The purified air of the Permian world favoured the reptiles'
being lung-breathers, but the cold would check their expansion
for a time. The reptile, it is important to remember' usually
leaves its eggs to be hatched by the natural warmth of the
ground. But as the cold of the Permian yielded to a genial
climate and rich vegetation in the course of the Triassic, the
reptiles entered upon their memorable development. The amphibia
were now definitely ousted from their position of dominance. The
increase of the waters had at first favoured them, and we find
more than twenty genera, and some very large individuals, of the
amphibia in the Triassic. One of them, the Mastodonsaurus, had a
head three feet long and two feet wide.
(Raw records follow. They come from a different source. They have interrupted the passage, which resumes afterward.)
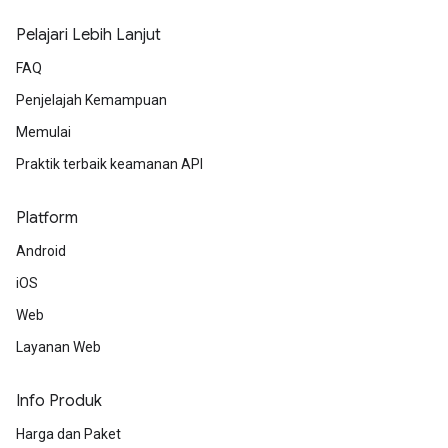
Pelajari Lebih Lanjut
FAQ
Penjelajah Kemampuan
Memulai
Praktik terbaik keamanan API
Platform
Android
iOS
Web
Layanan Web
Info Produk
Harga dan Paket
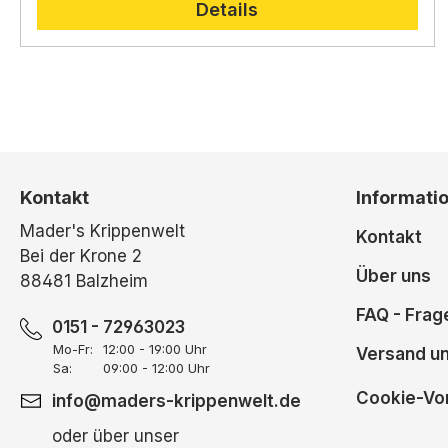
Details
Kontakt
Informati
Mader's Krippenwelt
Kontakt
Bei der Krone 2
Über uns
88481 Balzheim
FAQ - Frag
0151 - 72963023
Mo-Fr:
12:00 - 19:00 Uhr
Versand u
Sa:
09:00 - 12:00 Uhr
Cookie-Vor
info@maders-krippenwelt.de
oder über unser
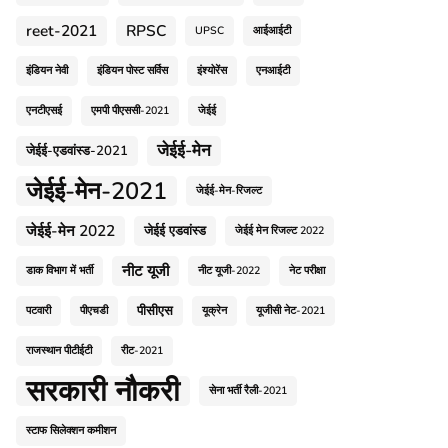
reet-2021
RPSC
UPSC
आईआईटी
इंडियन नेवी
इंडियन पोस्ट सर्विस
इंश्योरेंस
एनआईटी
एनटीएसई
एमपी पीएससी-2021
जेईई
जेईई-मेन
जेईई-एडवांस्ड-2021
जेईई-मेन-2021
जेईई-मेन-रिजल्ट
जेईई-मेन 2022
जेईई एडवांस्ड
जेईई मेन रिजल्ट 2022
नीट यूजी
डाक विभाग में भर्ती
नीट यूजी-2022
नेट परीक्षा
पीसीएस
पटवारी
पीएचडी
यूक्रेन
यूजीसी नेट-2021
राजस्थान पीटीईटी
रीट-2021
सरकारी नौकरी
सेना भर्ती रैली-2021
स्टाफ सिलेक्शन कमीशन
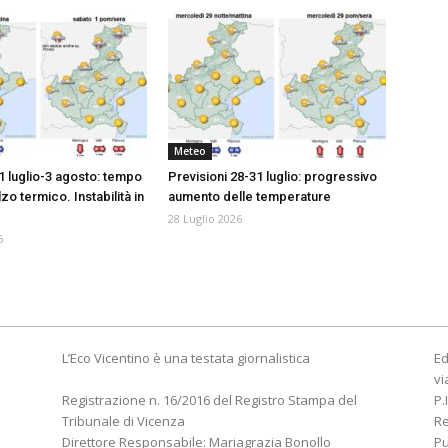
Meteo
1 luglio-3 agosto: tempo
Previsioni 28-31 luglio: progressivo
lzo termico. Instabilità in
aumento delle temperature
28 Luglio 2026
6
L’Eco Vicentino è una testata giornalistica
Ed
vi
Registrazione n. 16/2016 del Registro Stampa del
P.
Tribunale di Vicenza
R
Direttore Responsabile: Mariagrazia Bonollo
Pu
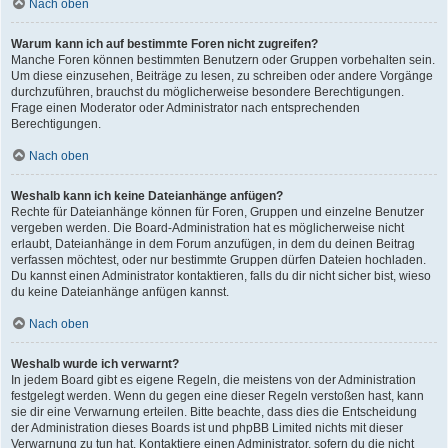
Nach oben
Warum kann ich auf bestimmte Foren nicht zugreifen?
Manche Foren können bestimmten Benutzern oder Gruppen vorbehalten sein.
Um diese einzusehen, Beiträge zu lesen, zu schreiben oder andere Vorgänge
durchzuführen, brauchst du möglicherweise besondere Berechtigungen.
Frage einen Moderator oder Administrator nach entsprechenden
Berechtigungen.
Nach oben
Weshalb kann ich keine Dateianhänge anfügen?
Rechte für Dateianhänge können für Foren, Gruppen und einzelne Benutzer
vergeben werden. Die Board-Administration hat es möglicherweise nicht
erlaubt, Dateianhänge in dem Forum anzufügen, in dem du deinen Beitrag
verfassen möchtest, oder nur bestimmte Gruppen dürfen Dateien hochladen.
Du kannst einen Administrator kontaktieren, falls du dir nicht sicher bist, wieso
du keine Dateianhänge anfügen kannst.
Nach oben
Weshalb wurde ich verwarnt?
In jedem Board gibt es eigene Regeln, die meistens von der Administration
festgelegt werden. Wenn du gegen eine dieser Regeln verstoßen hast, kann
sie dir eine Verwarnung erteilen. Bitte beachte, dass dies die Entscheidung
der Administration dieses Boards ist und phpBB Limited nichts mit dieser
Verwarnung zu tun hat. Kontaktiere einen Administrator, sofern du die nicht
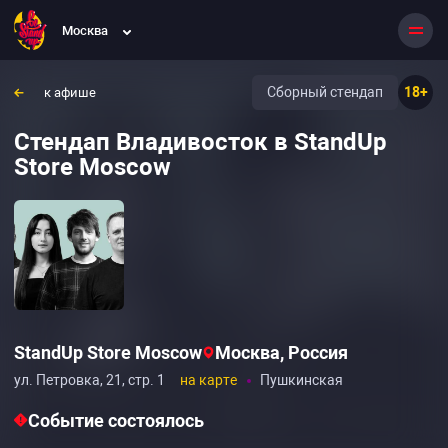
Москва
Сборный стендап
18+
к афише
Стендап Владивосток в StandUp
Store Moscow
StandUp Store Moscow
Москва, Россия
ул. Петровка, 21, стр. 1
на карте
Пушкинская
Событие состоялось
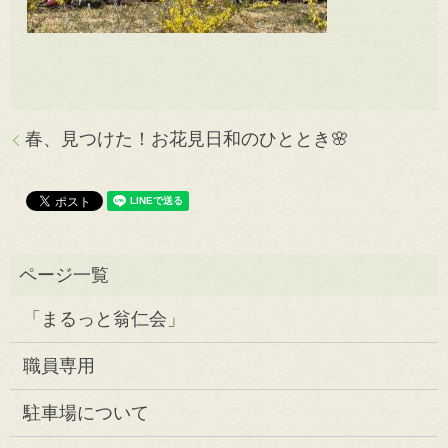
春、見つけた！お花見日和のひととき🌸
「まるっと翁仁会」
職員専用
駐車場について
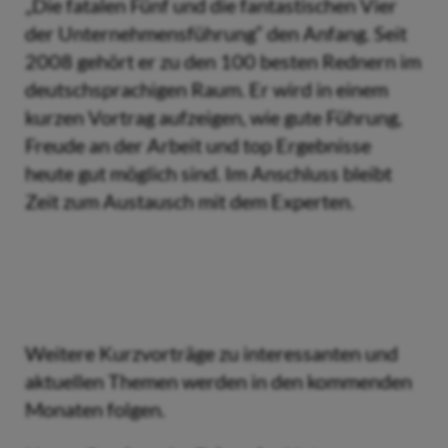
„Die fatalen Fünf und die fantastischen Vier
der Unternehmensführung“ den Anfang. Seit
2008 gehört er zu den 100 besten Rednern im
deutschsprachigen Raum. Er wird in einem
kurzen Vortrag aufzeigen, wie gute Führung,
Freude an der Arbeit und top Ergebnisse
heute gut möglich sind. Im Anschluss bleibt
Zeit zum Austausch mit dem Experten.
Weitere Kurzvorträge zu interessanten und
aktuellen Themen werden in den kommenden
Monaten folgen.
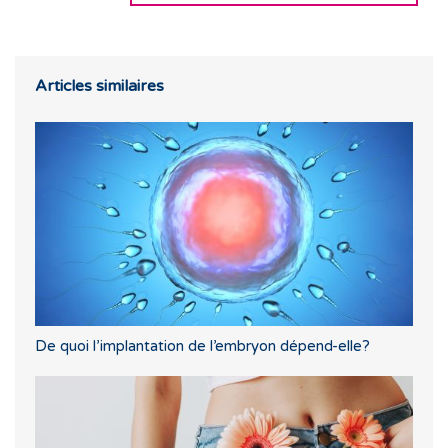
Articles similaires
De quoi l’implantation de l’embryon dépend-elle?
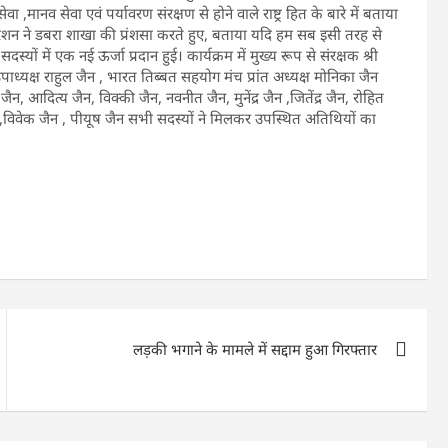
 ,मानव सेवा एवं पर्यावरण संरक्षण से होने वाले राष्ट्र हित के बारे में बताया
रेशन ने डबरा शाखा की प्रंशसा करते हुए, बताया यदि हम सब इसी तरह से
ों में एक नई ऊर्जा प्रदान हुई। कार्यक्रम में मुख्य रूप से संरक्षक श्री
 उपाध्यक्ष राहुल जैन , भारत तिब्बत सहयोग मंच प्रांत अध्यक्ष मोनिका जैन
 जैन, आदित्य जैन, विक्की जैन, नवनीत जैन, मुनेंद्र जैन ,जितेंद्र जैन, रोहित
 ,विवेक जैन , पीयूष जैन सभी सदस्यों ने मिलकर उपस्थित अतिथियों का
लड़की भगाने के मामले में सद्दाम हुआ गिरफ्तार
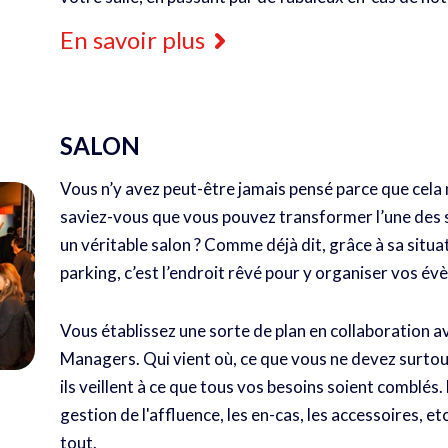
En savoir plus
SALON
Vous n’y avez peut-être jamais pensé parce que cela
saviez-vous que vous pouvez transformer l’une des s
un véritable salon ? Comme déjà dit, grâce à sa situa
parking, c’est l’endroit rêvé pour y organiser vos é
Vous établissez une sorte de plan en collaboration 
Managers. Qui vient où, ce que vous ne devez surtout 
ils veillent à ce que tous vos besoins soient comblés.
gestion de l'affluence, les en-cas, les accessoires, 
tout.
But the spread of the
reptiles checked them, and they shrank rapidly into the poor and
defenceless tribe which we find them in nature to-day.
To follow the prolific expansion of the reptiles in the
semi-tropical conditions of the Jurassic age is a task that even
the highest authorities approach with great diffidence. Science
is not yet wholly agreed in the classification of the vast
numbers of remains which the Mesozoic rocks have yielded, and the
affinities of the various groups are very uncertain. We cannot be
content, however, merely to throw on the screen, as it were, a
few of the more quaint and monstrous types out of the teeming
Mesozoic population, and describe their proportions and
peculiarities. They fall into natural and intelligible groups or
orders, and their features are closely related to the differing
regions of the Jurassic world. While, therefore, we must abstain
from drawing up settled genealogical trees, we may, as we review
in succession the monsters of the land, the waters, and the air,
glance at the most recent and substantial conjectures of
scientific men as to their origin and connections.